Wydatki banków na reklamę od kilku lat utrzymują się na wysokim poziomie, a ich wzrost rok do roku jest niewielki. W 2013 roku wyniosły one 2,1 mld zł i były o 300 mln zł wyższe niż rok wcześniej. Inaczej wygląda sytuacja w sektorze firm pożyczkowych, które coraz głębiej sięgają do kieszeni, aby przyciągnąć potencjalnych klientów za pomocą jednej z najważniejszych sił napędowych prowadzonego biznesu. W ubiegłym roku na promocję przeznaczyły blisko 300 mln zł, co jest wynikiem 3-krotnie wyższym od wydatków z 2012 roku. Tym samym wyprzedziły ubezpieczycieli, którzy w 2013 roku wydali 20 mln zł mniej na reklamę niż rok wcześniej.
Przyglądając się reklamom banków można mieć wrażenie, że główna rywalizacja odbywa się na poziomie tego, komu uda się ściągnąć jak największą gwiazdę do promocji i stworzyć z jej udziałem jak najciekawszą kreację. Reklamowany produkt schodzi na dalszy plan, bo bardziej zapamiętujemy, co się działo w przekazie niż to, czego on konkretnie dotyczył. Stąd też naszej uwadze mogło umknąć to, że w mniejszym stopniu reklamowane są lokaty, a banki bardziej skupiają się na kontach i kredytach gotówkowych. Powód zmiany jest prosty. Obniżenie do rekordowo niskiego poziomu stóp procentowych Narodowego Banku Polskiego sprawiło, że oszczędzanie na lokatach stało się nieopłacalne, a klienci zaczęli poszukiwać alternatywnych form inwestowania nadwyżki kapitału. W odpowiedzi instytucje finansowe zaczęły skupiać się na promocji kont oszczędnościowych, które może nie są znacznie lepiej oprocentowane, ale są bardziej elastyczne niż depozyty, chociażby dlatego, że pozwalają wypłacać pieniądze w dowolnym momencie bez utraty odsetek. Zmianę widać po wydatkach na promocję obu produktów. W ubiegłym roku reklamy lokat pochłonęły 21 mln zł (o 33 mln zł mniej niż rok wcześniej), a kont wzrosły z 276 do 355 mln zł.

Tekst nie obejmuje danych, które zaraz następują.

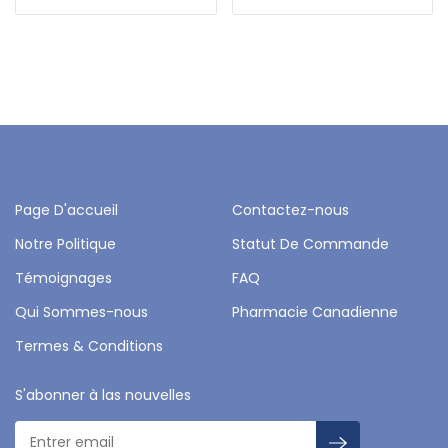
Page D'accueil
Contactez-nous
Notre Politique
Statut De Commande
Témoignages
FAQ
Qui Sommes-nous
Pharmacie Canadienne
Termes & Conditions
S'abonner à las nouvelles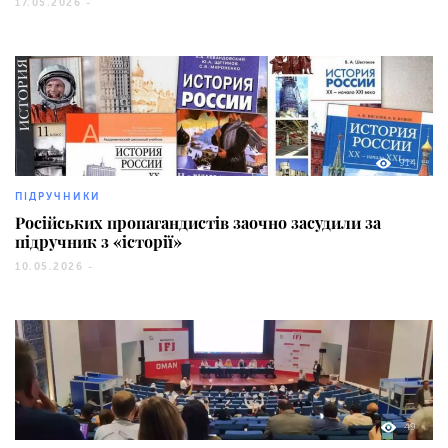
17.05.2026 -
914
ПІДРУЧНИКИ
Російських пропагандистів заочно засудили за
підручник з «історії»
10.05.2026 -
49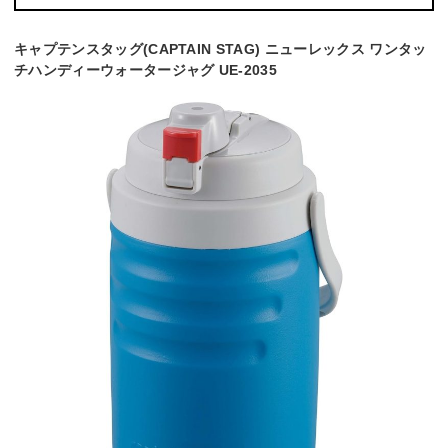
キャプテンスタッグ(CAPTAIN STAG) ニューレックス ワンタッ
チハンディーウォータージャグ UE-2035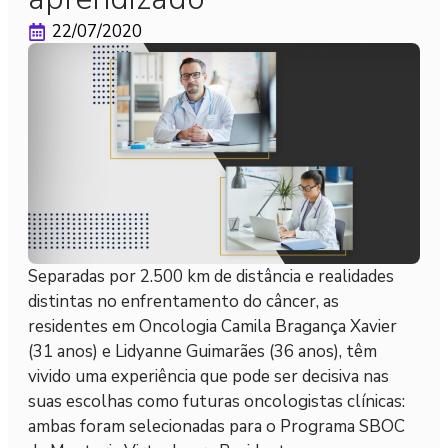
22/07/2020
Separadas por 2.500 km de distância e realidades
distintas no enfrentamento do câncer, as
residentes em Oncologia Camila Bragança Xavier
(31 anos) e Lidyanne Guimarães (36 anos), têm
vivido uma experiência que pode ser decisiva nas
suas escolhas como futuras oncologistas clínicas:
ambas foram selecionadas para o Programa SBOC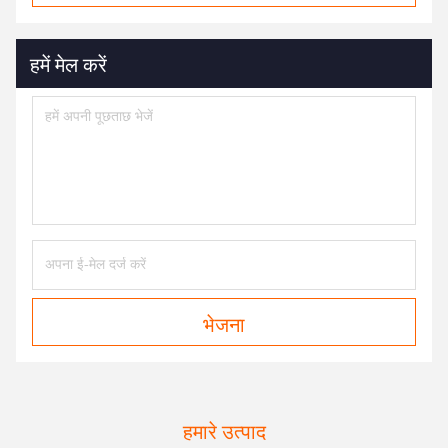
हमें मेल करें
भेजना
हमारे उत्पाद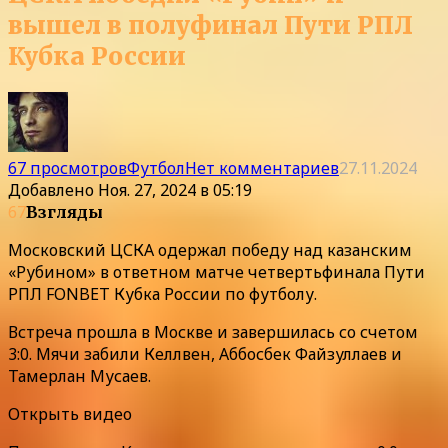
вышел в полуфинал Пути РПЛ
Кубка России
67 просмотров
Футбол
Нет комментариев
27.11.2024
Добавлено
Ноя. 27, 2024 в 05:19
67
Взгляды
Московский ЦСКА одержал победу над казанским
«Рубином» в ответном матче четвертьфинала Пути
РПЛ FONBET Кубка России по футболу.
Встреча прошла в Москве и завершилась со счетом
3:0. Мячи забили Келлвен, Аббосбек Файзуллаев и
Тамерлан Мусаев.
Открыть видео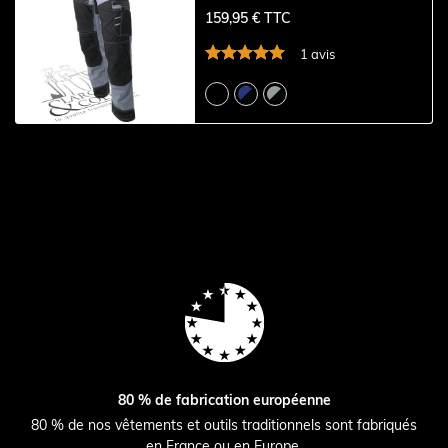
159,95 € TTC
1 avis
80 % de fabrication européenne
80 % de nos vêtements et outils traditionnels sont fabriqués
en France ou en Europe.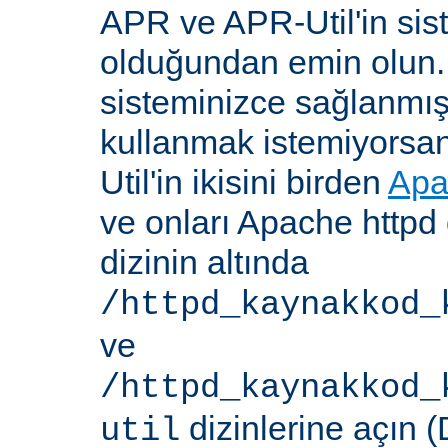
APR ve APR-Util'in sis
olduğundan emin olun.
sisteminizce sağlanmış
kullanmak istemiyorsa
Util'in ikisini birden
Apa
ve onları Apache httpd 
dizinin altında
/httpd_kaynakkod_
ve
/httpd_kaynakkod_
dizinlerine açın (
util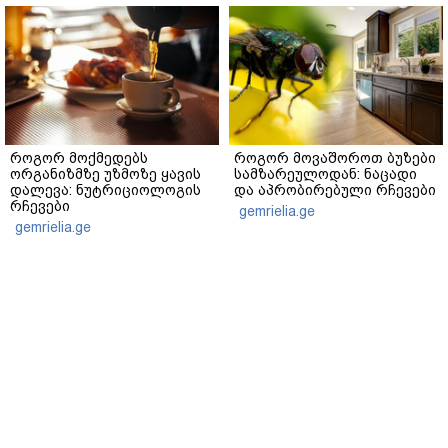
როგორ მოქმედებს
როგორ მოვაშოროთ ბუზები
ორგანიზმზე უზმოზე ყავის
სამზარეულოდან: ნაცადი
დალევა: ნუტრიციოლოგის
და აპრობირებული რჩევები
რჩევები
gemrielia.ge
gemrielia.ge
მთავარი
ჩვენ შესახებ
რეკლამა
სერვისები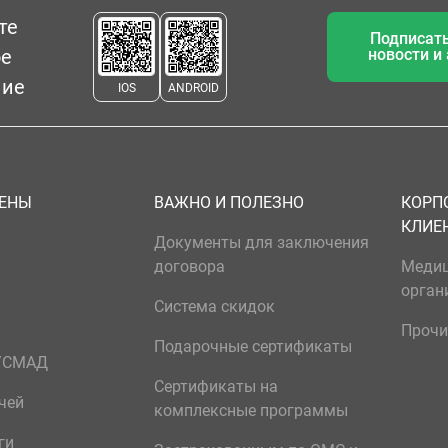
те
Подписать
ое
новости и
ние
IOS
ANDROID
ЦЕНЫ
ВАЖНО И ПОЛЕЗНО
КОРП
КЛИЕ
Документы для заключения
договора
Меди
орган
Система скидок
Прочи
Подарочные сертификаты
р/СМАД
Сертификаты на
чей
комплексные программы
ги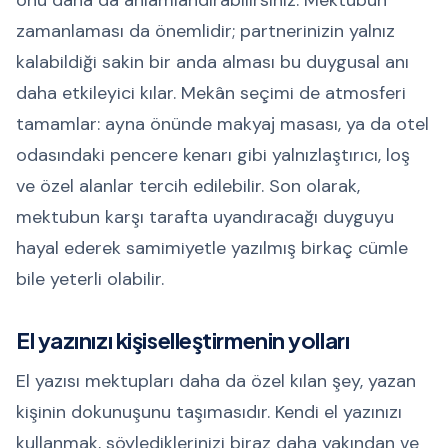
onu daha da anlamlandırabilirsiniz. Mektubun
zamanlaması da önemlidir; partnerinizin yalnız
kalabildiği sakin bir anda alması bu duygusal anı
daha etkileyici kılar. Mekân seçimi de atmosferi
tamamlar: ayna önünde makyaj masası, ya da otel
odasındaki pencere kenarı gibi yalnızlaştırıcı, loş
ve özel alanlar tercih edilebilir. Son olarak,
mektubun karşı tarafta uyandıracağı duyguyu
hayal ederek samimiyetle yazılmış birkaç cümle
bile yeterli olabilir.
El yazınızı kişiselleştirmenin yolları
El yazısı mektupları daha da özel kılan şey, yazan
kişinin dokunuşunu taşımasıdır. Kendi el yazınızı
kullanmak, söylediklerinizi biraz daha yakından ve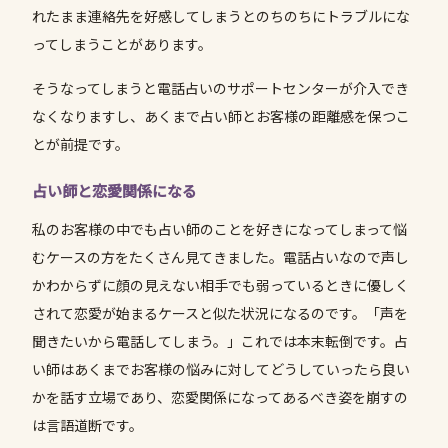
れたまま連絡先を好感してしまうとのちのちにトラブルにな
ってしまうことがあります。
そうなってしまうと電話占いのサポートセンターが介入でき
なくなりますし、あくまで占い師とお客様の距離感を保つこ
とが前提です。
占い師と恋愛関係になる
私のお客様の中でも占い師のことを好きになってしまって悩
むケースの方をたくさん見てきました。電話占いなので声し
かわからずに顔の見えない相手でも弱っているときに優しく
されて恋愛が始まるケースと似た状況になるのです。「声を
聞きたいから電話してしまう。」これでは本末転倒です。占
い師はあくまでお客様の悩みに対してどうしていったら良い
かを話す立場であり、恋愛関係になってあるべき姿を崩すの
は言語道断です。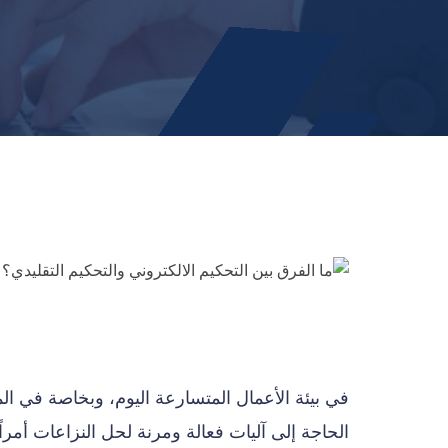
في بيئة الأعمال المتسارعة اليوم، وبخاصة في الم
الحاجة إلى آليات فعالة ومرنة لحل النزاعات أمراً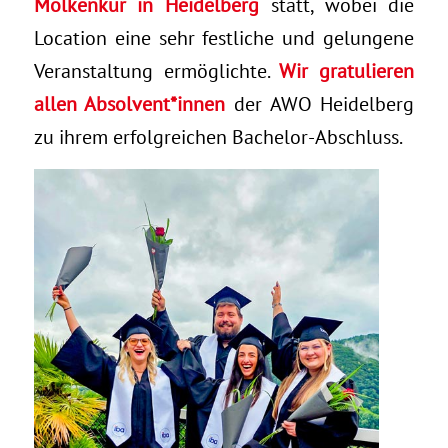
Molkenkur in Heidelberg
statt, wobei die
Location eine sehr festliche und gelungene
Veranstaltung ermöglichte.
Wir gratulieren
allen Absolvent*innen
der AWO Heidelberg
zu ihrem erfolgreichen Bachelor-Abschluss.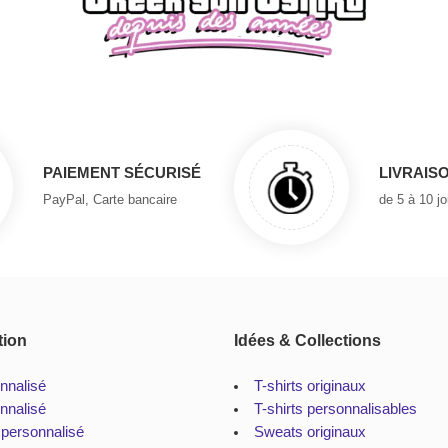
PAIEMENT SÉCURISÉ
LIVRAIS
PayPal, Carte bancaire
de 5 à 10 j
tion
Idées & Collections
onnalisé
T-shirts originaux
nnalisé
T-shirts personnalisables
 personnalisé
Sweats originaux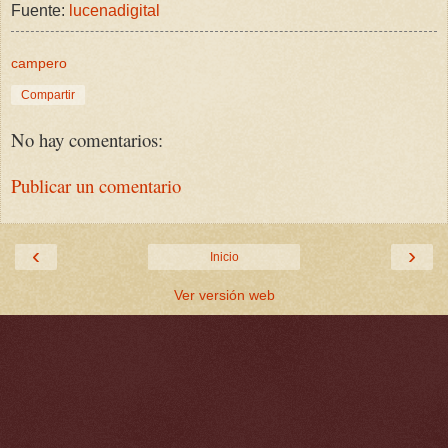
Fuente:
lucenadigital
campero
Compartir
No hay comentarios:
Publicar un comentario
‹
›
Inicio
Ver versión web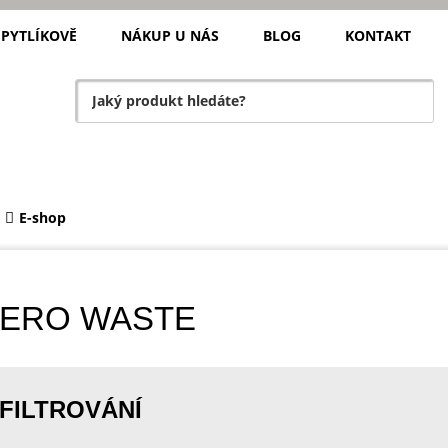
 PYTLÍKOVĚ
NÁKUP U NÁS
BLOG
KONTAKT
E-shop
ZERO WASTE
FILTROVÁNÍ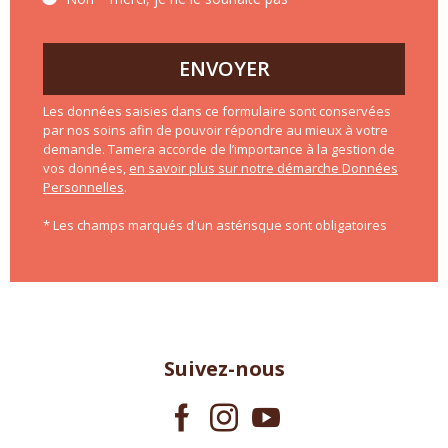
ENVOYER
Les données saisies dans ce formulaire sont conservées
par nos soins afin de pouvoir répondre au mieux à votre
demande. Tamera accorde de l’importance à la gestion de
vos données,
en savoir plus sur notre démarche Données
Personnelles
.
* Les champs marqués d'un astérisque sont obligatoires
Suivez-nous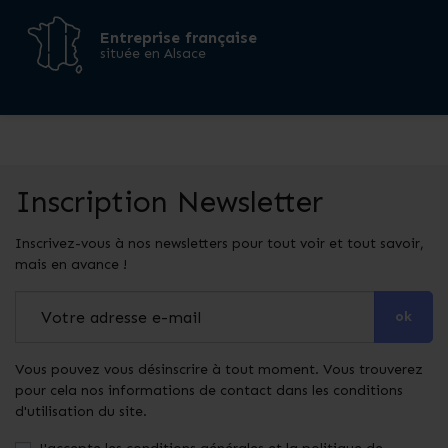
Entreprise française
située en Alsace
Inscription Newsletter
Inscrivez-vous à nos newsletters pour tout voir et tout savoir,
mais en avance !
ok
Vous pouvez vous désinscrire à tout moment. Vous trouverez
pour cela nos informations de contact dans les conditions
d'utilisation du site.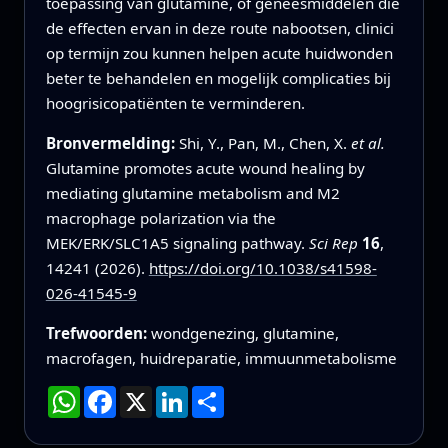
toepassing van glutamine, of geneesmiddelen die
de effecten ervan in deze route nabootsen, clinici
op termijn zou kunnen helpen acute huidwonden
beter te behandelen en mogelijk complicaties bij
hoogrisicopatiënten te verminderen.
Bronvermelding:
Shi, Y., Pan, M., Chen, X.
et al.
Glutamine promotes acute wound healing by
mediating glutamine metabolism and M2
macrophage polarization via the
MEK/ERK/SLC1A5 signaling pathway.
Sci Rep
16
,
14241 (2026).
https://doi.org/10.1038/s41598-
026-41545-9
Trefwoorden:
wondgenezing, glutamine,
macrofagen, huidreparatie, immuunmetabolisme
WhatsApp
Facebook
X
LinkedIn
Deel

Stale rosną też wydatki na promocję kredytów gotówkowych, co jest związane z tym że mocno w reklamę inwestują firmy pożyczkowe, chcące zyskać uwagę potencjalnych pożyczkobiorców. Przykładowo, Provident (najstarszy pożyczkodawca w Polsce) w 2012 roku przeznaczył na reklamy 54 mln zł, a rok później już 87 mln zł. Wonga.pl wydała w ubiegłym roku 69 mln zł na promocję w mediach, a Vivus w samym III kwartale 2013 roku przeznaczył na ten cel blisko 26 mln zł. Efekt? Wszechobecność w mediach z pewnością przekłada się na dynamiczny wzrost znaczenia szybkich pożyczek na rynku finansowym. W 2012 roku wartość sektora pożyczkowego wynosiła ok. 2,5 mld zł podczas gdy obecnie jest to nawet 4 mld zł.
Firmy pożyczkowe zdetronizowały ubezpieczycieli, którzy zaraz po bankach wydawali dotychczas najwięcej na reklamy. W 2013 roku koszty związane z promocją w mediach były w tym sektorze niższe o 20 mln zł w stosunku do 2012 roku. Jedną z przyczyn obniżenia wydatków przez firmy ubezpieczeniowe było to, że w porównaniu z rokiem wcześniejszym w branży nie zaczęło działać wiele nowych podmiotów, które chciały odpowiednio zasygnalizować swoje wejście na rynek.